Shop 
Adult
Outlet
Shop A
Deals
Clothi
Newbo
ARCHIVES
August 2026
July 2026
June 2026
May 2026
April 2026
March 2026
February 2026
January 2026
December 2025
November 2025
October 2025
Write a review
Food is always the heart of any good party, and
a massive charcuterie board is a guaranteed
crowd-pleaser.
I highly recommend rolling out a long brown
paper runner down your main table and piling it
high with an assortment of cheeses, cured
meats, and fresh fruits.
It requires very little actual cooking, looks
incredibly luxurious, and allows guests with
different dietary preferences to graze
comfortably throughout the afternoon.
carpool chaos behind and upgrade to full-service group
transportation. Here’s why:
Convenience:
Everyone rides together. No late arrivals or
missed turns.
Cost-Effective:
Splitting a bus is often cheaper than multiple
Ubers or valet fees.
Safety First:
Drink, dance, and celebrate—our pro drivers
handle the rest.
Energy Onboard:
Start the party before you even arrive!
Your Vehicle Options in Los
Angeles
########
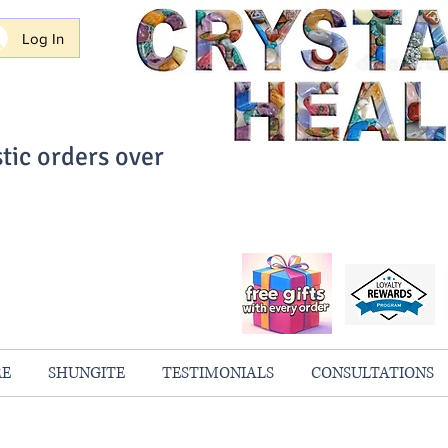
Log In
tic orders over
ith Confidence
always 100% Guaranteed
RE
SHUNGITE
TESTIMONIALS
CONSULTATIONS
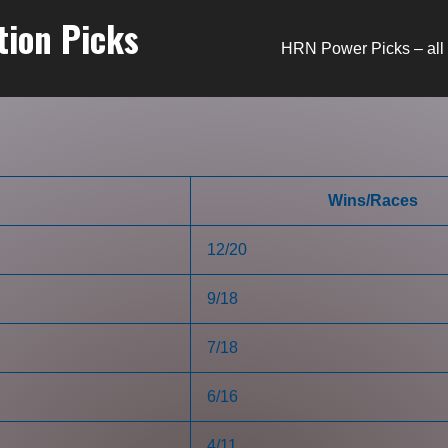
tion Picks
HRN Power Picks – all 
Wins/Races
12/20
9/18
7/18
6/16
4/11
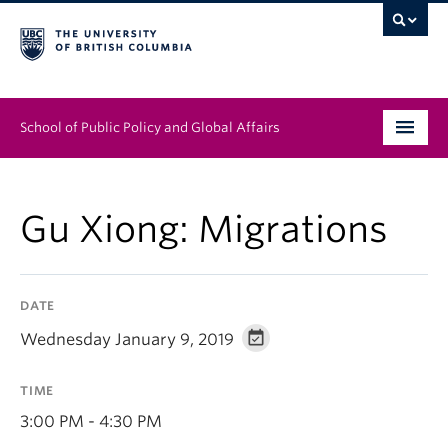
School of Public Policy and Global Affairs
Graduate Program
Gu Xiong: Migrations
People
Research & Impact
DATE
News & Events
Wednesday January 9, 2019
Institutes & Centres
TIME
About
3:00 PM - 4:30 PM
########
The response must hold only the lines above from the line with "Write a review" through the line with "different dietary preferences to graze", each copied exactly, both ends kept.

Write a review
Food is always the heart of any good party, and
a massive charcuterie board is a guaranteed
crowd-pleaser.
I highly recommend rolling out a long brown
paper runner down your main table and piling it
high with an assortment of cheeses, cured
meats, and fresh fruits.
It requires very little actual cooking, looks
incredibly luxurious, and allows guests with
different dietary preferences to graze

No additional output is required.